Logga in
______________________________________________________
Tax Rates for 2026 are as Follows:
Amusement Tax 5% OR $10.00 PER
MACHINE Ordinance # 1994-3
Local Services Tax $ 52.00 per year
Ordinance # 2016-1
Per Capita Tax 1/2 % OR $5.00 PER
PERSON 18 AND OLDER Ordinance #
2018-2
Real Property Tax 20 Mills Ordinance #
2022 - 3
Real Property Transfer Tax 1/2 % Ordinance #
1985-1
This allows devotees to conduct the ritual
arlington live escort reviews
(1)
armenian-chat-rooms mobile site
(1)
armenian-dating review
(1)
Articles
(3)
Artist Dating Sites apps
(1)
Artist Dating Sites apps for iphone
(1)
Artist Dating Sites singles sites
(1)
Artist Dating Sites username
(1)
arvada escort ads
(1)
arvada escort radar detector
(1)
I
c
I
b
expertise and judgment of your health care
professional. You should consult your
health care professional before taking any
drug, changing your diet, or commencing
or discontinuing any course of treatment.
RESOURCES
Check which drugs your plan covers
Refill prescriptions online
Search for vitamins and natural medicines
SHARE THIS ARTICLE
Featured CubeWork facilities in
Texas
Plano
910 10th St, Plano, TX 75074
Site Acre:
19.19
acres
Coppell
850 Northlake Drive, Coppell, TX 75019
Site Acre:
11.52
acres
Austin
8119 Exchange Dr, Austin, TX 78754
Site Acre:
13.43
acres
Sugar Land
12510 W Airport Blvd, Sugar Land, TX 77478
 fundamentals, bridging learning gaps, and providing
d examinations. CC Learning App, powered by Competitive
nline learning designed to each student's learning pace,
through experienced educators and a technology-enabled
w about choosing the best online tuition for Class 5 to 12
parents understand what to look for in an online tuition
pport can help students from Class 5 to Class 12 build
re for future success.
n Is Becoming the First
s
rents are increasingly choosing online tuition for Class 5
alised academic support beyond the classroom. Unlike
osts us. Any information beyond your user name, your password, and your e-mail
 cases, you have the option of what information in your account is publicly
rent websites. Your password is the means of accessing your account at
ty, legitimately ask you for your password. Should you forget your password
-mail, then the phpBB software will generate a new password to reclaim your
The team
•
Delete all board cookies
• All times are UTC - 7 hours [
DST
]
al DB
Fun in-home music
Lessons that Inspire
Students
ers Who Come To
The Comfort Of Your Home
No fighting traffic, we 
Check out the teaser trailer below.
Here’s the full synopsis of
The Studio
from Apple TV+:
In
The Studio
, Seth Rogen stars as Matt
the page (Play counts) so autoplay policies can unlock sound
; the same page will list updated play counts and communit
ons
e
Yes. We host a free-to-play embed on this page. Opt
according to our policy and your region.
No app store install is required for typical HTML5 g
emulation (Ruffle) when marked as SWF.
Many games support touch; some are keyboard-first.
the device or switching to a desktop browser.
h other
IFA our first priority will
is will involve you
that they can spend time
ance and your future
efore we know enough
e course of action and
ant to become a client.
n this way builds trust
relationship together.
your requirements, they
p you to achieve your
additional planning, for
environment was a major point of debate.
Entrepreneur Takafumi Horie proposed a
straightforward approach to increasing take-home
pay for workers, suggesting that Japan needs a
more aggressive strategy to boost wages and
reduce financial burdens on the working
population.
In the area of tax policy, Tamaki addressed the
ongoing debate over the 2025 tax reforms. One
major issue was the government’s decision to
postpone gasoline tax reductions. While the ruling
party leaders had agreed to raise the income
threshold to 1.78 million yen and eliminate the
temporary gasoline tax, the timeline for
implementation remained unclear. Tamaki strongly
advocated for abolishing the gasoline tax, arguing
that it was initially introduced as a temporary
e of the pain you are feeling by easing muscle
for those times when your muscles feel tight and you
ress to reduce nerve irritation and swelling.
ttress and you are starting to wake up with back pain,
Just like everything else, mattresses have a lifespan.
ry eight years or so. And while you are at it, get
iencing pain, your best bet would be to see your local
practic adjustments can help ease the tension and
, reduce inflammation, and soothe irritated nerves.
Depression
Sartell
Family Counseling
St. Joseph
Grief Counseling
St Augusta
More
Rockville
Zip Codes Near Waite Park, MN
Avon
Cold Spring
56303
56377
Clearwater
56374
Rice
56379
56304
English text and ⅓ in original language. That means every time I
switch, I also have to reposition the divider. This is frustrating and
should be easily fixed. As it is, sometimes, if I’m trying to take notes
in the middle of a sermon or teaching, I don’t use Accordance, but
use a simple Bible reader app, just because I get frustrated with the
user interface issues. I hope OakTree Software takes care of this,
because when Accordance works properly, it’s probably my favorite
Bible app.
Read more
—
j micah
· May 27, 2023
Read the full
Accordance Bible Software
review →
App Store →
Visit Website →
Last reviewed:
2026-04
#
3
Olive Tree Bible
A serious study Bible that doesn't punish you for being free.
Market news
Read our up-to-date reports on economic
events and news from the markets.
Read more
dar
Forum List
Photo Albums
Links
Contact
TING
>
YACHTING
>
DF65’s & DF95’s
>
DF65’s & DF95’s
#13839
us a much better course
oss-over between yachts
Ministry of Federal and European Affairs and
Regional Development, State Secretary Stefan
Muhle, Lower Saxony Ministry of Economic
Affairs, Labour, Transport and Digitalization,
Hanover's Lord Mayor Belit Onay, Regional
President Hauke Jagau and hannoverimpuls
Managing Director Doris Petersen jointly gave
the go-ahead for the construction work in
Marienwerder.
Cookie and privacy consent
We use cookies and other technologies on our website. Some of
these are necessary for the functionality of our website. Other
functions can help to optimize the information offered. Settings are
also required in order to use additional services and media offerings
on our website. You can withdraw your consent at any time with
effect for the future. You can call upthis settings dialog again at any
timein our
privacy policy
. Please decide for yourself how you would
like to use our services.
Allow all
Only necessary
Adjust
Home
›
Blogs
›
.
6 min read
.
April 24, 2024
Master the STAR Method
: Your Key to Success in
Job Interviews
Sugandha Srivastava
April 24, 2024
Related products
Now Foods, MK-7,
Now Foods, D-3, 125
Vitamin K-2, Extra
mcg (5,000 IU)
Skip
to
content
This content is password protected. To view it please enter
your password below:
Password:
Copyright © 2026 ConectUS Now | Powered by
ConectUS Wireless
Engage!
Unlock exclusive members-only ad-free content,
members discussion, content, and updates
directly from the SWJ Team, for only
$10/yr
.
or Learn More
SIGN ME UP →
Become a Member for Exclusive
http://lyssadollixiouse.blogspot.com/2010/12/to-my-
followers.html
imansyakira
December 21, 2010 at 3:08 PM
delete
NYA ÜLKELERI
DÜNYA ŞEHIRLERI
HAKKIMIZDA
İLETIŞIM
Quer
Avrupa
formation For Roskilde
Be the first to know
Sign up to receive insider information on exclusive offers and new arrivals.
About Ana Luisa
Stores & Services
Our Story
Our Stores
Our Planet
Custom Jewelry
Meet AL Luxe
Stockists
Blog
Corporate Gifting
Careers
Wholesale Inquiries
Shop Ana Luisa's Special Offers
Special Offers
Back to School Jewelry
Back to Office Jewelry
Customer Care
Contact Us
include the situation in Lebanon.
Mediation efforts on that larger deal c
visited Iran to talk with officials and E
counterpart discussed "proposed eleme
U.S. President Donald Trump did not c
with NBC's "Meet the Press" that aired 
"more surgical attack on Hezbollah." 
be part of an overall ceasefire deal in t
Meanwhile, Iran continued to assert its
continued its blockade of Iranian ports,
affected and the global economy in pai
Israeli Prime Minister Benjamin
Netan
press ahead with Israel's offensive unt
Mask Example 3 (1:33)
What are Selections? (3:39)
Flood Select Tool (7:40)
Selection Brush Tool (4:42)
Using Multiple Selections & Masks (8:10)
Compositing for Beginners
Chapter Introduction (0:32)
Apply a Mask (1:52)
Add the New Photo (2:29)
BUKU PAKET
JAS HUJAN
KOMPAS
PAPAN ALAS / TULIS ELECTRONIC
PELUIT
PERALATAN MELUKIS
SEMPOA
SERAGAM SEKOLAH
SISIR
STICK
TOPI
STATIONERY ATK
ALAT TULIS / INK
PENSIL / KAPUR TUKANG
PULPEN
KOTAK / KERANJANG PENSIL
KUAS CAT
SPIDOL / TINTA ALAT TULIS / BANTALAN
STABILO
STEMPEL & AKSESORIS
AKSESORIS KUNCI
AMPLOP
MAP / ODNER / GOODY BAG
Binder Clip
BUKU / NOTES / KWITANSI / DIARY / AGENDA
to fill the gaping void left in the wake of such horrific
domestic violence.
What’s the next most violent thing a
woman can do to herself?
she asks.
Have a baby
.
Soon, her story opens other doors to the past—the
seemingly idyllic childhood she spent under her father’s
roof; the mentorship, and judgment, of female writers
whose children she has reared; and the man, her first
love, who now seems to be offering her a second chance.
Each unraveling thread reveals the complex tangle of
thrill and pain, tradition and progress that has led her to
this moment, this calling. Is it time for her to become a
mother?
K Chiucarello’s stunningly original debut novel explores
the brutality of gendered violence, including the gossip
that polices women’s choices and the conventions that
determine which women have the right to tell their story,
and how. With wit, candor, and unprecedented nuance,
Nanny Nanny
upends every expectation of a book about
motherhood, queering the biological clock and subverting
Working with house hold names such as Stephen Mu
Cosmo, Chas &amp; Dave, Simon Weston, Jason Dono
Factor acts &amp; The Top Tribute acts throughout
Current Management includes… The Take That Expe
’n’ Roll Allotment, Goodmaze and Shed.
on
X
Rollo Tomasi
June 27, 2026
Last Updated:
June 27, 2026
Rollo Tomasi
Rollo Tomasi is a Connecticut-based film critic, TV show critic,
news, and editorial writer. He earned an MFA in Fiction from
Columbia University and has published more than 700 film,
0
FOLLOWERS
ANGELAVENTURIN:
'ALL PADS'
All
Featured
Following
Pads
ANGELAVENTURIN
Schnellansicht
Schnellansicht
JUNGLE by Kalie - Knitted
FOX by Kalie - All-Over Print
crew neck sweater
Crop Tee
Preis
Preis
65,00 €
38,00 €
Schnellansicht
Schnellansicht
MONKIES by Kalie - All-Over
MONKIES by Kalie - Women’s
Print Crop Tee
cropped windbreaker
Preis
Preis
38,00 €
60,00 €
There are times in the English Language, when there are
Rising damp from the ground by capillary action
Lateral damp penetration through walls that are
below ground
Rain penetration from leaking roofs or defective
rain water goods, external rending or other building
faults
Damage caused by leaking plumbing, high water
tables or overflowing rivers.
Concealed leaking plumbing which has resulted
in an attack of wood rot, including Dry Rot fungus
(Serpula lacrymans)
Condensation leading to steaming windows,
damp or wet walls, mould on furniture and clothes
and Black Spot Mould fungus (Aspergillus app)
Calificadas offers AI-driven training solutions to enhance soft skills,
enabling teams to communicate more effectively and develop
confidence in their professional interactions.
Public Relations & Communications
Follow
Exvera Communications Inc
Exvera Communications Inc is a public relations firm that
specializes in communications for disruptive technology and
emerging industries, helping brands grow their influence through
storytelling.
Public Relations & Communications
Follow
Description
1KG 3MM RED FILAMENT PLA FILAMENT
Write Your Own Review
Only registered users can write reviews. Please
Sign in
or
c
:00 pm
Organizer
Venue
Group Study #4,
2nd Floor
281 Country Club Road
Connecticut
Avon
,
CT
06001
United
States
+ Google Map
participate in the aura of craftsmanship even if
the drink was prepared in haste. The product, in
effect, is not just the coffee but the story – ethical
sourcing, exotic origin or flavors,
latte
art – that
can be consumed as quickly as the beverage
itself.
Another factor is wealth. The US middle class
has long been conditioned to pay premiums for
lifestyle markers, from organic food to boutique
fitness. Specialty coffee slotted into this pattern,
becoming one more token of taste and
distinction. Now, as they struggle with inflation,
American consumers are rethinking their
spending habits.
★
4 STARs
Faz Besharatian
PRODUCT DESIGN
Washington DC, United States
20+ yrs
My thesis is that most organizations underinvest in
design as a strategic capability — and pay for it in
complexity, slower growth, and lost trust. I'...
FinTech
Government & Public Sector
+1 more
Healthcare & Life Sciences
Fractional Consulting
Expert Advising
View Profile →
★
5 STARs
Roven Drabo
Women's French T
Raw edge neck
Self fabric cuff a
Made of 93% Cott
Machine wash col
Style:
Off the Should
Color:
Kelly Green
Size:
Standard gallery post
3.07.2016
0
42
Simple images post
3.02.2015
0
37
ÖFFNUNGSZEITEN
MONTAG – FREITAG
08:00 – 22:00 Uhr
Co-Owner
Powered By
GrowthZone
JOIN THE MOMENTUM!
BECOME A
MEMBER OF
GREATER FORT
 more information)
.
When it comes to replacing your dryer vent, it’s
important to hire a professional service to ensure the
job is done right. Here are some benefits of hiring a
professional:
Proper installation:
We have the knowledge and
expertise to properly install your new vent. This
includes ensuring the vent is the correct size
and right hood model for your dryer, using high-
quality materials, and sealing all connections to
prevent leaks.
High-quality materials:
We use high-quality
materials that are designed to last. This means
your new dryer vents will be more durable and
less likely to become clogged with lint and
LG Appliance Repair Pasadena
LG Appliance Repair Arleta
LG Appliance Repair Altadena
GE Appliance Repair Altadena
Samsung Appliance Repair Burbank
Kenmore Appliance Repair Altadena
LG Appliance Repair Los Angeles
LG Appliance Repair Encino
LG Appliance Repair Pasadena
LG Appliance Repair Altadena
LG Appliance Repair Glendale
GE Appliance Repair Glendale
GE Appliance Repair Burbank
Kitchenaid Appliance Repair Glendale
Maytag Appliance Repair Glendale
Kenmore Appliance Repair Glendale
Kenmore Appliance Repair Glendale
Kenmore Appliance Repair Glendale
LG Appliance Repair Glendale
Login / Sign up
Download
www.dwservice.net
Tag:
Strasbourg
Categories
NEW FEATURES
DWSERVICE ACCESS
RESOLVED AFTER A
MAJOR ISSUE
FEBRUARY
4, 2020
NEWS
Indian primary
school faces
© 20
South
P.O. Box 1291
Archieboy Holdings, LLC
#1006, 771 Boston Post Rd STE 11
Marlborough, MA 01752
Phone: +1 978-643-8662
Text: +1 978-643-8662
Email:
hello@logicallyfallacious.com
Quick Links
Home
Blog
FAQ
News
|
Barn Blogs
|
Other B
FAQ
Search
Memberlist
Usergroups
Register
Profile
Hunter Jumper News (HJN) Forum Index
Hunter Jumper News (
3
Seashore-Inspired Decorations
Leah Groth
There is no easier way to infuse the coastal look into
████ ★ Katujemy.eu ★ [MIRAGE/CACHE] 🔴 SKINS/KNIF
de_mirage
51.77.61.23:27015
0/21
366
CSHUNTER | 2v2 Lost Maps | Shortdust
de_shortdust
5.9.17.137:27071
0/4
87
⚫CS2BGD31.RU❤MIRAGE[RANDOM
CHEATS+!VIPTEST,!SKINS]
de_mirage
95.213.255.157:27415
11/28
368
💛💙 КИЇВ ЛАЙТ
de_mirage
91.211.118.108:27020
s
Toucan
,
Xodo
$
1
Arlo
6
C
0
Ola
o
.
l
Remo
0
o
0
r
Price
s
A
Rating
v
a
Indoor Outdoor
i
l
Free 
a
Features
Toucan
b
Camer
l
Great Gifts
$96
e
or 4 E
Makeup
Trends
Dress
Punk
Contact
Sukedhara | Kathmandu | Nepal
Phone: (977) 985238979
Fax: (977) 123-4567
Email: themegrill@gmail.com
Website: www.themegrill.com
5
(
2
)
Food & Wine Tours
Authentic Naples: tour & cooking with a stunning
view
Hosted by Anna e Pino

• • • • • • •

Problem requirements. Pull out each line of the records holding the string "English".

Answer box.
English text and ⅓ in original language. That means every time I
There are times in the English Language, when there are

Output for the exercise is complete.